At what point does our justice system sit up and take notice? At what point do the supposedly intelligent people on Capitol Hill recognize that the banking industry is stealing monies from the American people at the cost of communities across this once great nation. The fact that these banks have been allowed to convert funds meant to repair a community is insurance fraud of the highest caliber. The damages caused to the public are enormous when you consider the devastation that this can cause to a community.
When you examine the spatial aspects of crime, one theory stands out when you consider what damages a community goes through when money is converted away from its’ true purpose. The Broken Windows Theory suggests that a neighborhoods condition and crime are thought to be linked. When an area gives the impression that no one cares (i.e., broken windows, unkempt property and blight), it gives an indicator to the criminal elements that those who live here do not care about their property, neighborhood or community.

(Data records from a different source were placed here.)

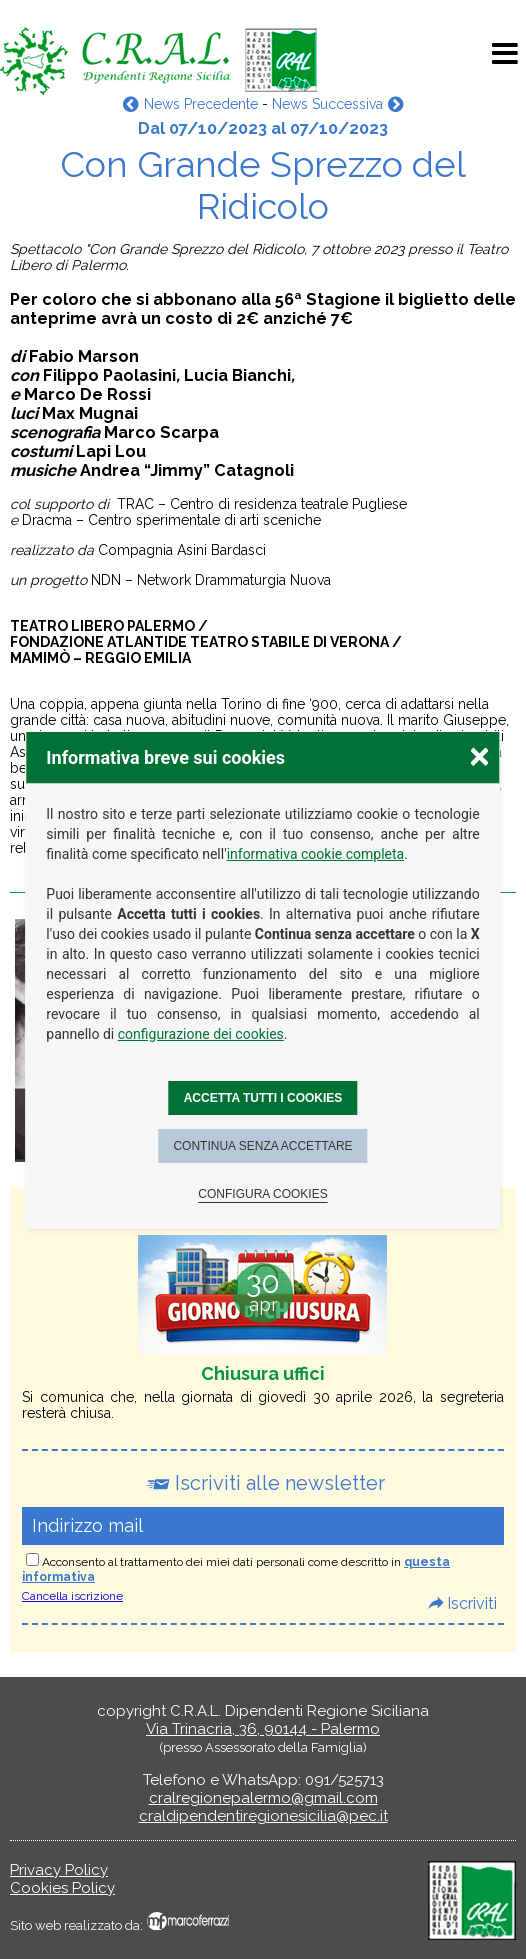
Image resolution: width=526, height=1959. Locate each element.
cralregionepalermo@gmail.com (263, 1798)
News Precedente (201, 104)
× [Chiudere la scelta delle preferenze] (479, 755)
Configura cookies (262, 1194)
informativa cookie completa (316, 854)
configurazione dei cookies (201, 1034)
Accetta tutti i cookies (263, 1098)
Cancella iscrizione (72, 1596)
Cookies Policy (62, 1888)
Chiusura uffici (263, 1373)
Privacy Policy (59, 1870)
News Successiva (327, 104)
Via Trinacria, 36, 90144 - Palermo (263, 1729)
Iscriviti (472, 1603)
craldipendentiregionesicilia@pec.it (263, 1816)
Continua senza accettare (262, 1146)
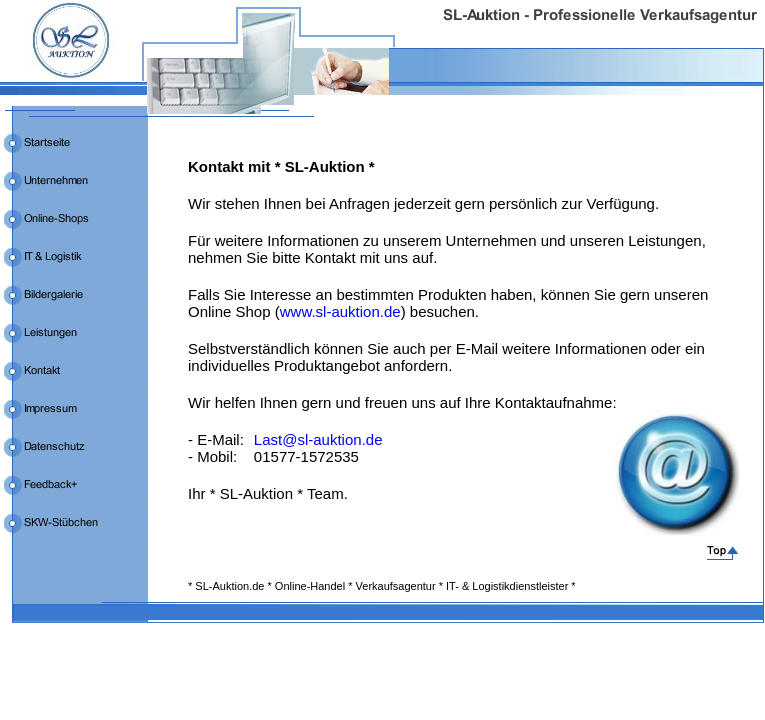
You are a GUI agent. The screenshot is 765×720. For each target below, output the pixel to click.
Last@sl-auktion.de (318, 439)
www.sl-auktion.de (340, 311)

This, of course, is not the case. When I look at our home and see the devastation that has been caused after years of fighting a crime; and then to have a bank that has no security in our home try to dictate where the money earmarked for repair of the property will go, you get a heightened awareness as to how deep this problem goes. You become aware that the banks are not the banks of the It’s a Wonderful Life times; where your bank was a part of your community. Banks are now foreign investors who have no interest in the American dream and are therefore, committed to ensuring that the Broken Window Theory becomes a reality.